● **Saved data entries**:

[Start of Attachment]

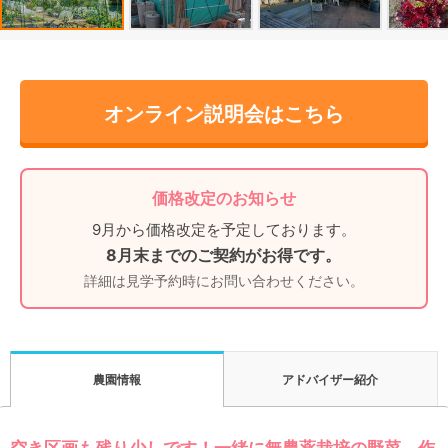
オンライン説明会はこちら
価格改定のお知らせ
9月から価格改定を予定しております。
8月末までのご契約がお得です。
詳細は見学予約時にお問い合わせください。
アドバイザー紹介
農園情報
空き区画も残り少しです！一緒に無農薬栽培の野菜、作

[End of Attachment]

● **Problem**: Without the pictures, please output every record exactly.

● **Expected answer**:
オンライン説明会はこちら
価格改定のお知らせ
9月から価格改定を予定しております。
8月末までのご契約がお得です。
詳細は見学予約時にお問い合わせください。
アドバイザー紹介
農園情報
空き区画も残り少しです！一緒に無農薬栽培の野菜、作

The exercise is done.